### Exercise prompt
Repeat each entry below without omitting a single word.
(Working data Opens)
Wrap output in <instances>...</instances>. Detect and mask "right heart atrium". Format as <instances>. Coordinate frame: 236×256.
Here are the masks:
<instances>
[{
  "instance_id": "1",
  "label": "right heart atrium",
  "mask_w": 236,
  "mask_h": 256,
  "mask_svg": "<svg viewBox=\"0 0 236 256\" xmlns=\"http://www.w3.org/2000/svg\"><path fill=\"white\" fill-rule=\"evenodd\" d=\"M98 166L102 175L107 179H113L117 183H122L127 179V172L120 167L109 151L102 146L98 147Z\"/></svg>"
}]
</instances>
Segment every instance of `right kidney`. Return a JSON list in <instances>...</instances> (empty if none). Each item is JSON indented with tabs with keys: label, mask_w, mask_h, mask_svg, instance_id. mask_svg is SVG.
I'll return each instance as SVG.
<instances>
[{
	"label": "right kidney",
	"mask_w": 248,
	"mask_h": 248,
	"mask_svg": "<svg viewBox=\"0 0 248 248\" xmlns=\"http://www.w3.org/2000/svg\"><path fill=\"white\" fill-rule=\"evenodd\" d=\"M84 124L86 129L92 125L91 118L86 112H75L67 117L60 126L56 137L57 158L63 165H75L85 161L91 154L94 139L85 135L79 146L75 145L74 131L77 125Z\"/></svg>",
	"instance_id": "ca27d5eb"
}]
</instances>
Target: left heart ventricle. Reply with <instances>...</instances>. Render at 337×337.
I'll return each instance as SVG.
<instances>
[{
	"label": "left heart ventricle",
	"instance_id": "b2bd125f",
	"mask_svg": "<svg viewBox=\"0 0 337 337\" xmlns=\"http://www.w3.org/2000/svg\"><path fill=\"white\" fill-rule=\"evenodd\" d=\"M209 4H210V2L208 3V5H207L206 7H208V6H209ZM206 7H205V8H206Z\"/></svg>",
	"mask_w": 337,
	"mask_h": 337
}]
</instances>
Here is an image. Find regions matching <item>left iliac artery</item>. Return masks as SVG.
(Working data Closes)
### Solution to the problem
Wrap output in <instances>...</instances>. Detect and mask "right heart atrium". Format as <instances>. Coordinate frame: 236×256.
Here are the masks:
<instances>
[{
  "instance_id": "1",
  "label": "right heart atrium",
  "mask_w": 236,
  "mask_h": 256,
  "mask_svg": "<svg viewBox=\"0 0 236 256\" xmlns=\"http://www.w3.org/2000/svg\"><path fill=\"white\" fill-rule=\"evenodd\" d=\"M98 166L102 175L107 179H113L117 183H122L127 179V172L120 167L109 151L102 146L98 147Z\"/></svg>"
}]
</instances>
Segment every instance of `right kidney`. Return a JSON list in <instances>...</instances> (empty if none). Each item is JSON indented with tabs with keys: label, mask_w, mask_h, mask_svg, instance_id. mask_svg is SVG.
I'll return each instance as SVG.
<instances>
[{
	"label": "right kidney",
	"mask_w": 248,
	"mask_h": 248,
	"mask_svg": "<svg viewBox=\"0 0 248 248\" xmlns=\"http://www.w3.org/2000/svg\"><path fill=\"white\" fill-rule=\"evenodd\" d=\"M84 124L86 129L92 125L91 118L86 112H75L67 117L60 126L56 137L57 158L63 165H75L85 161L91 154L94 139L85 135L79 146L75 145L74 131L77 125Z\"/></svg>",
	"instance_id": "ca27d5eb"
}]
</instances>
Target: left heart ventricle. Reply with <instances>...</instances>. Render at 337×337.
I'll return each instance as SVG.
<instances>
[{
	"label": "left heart ventricle",
	"instance_id": "b2bd125f",
	"mask_svg": "<svg viewBox=\"0 0 337 337\" xmlns=\"http://www.w3.org/2000/svg\"><path fill=\"white\" fill-rule=\"evenodd\" d=\"M209 4H210V2L208 3V5H207L206 7H208V6H209ZM206 7H205V8H206Z\"/></svg>",
	"mask_w": 337,
	"mask_h": 337
}]
</instances>
Here is an image. Find regions matching <item>left iliac artery</item>. Return masks as SVG.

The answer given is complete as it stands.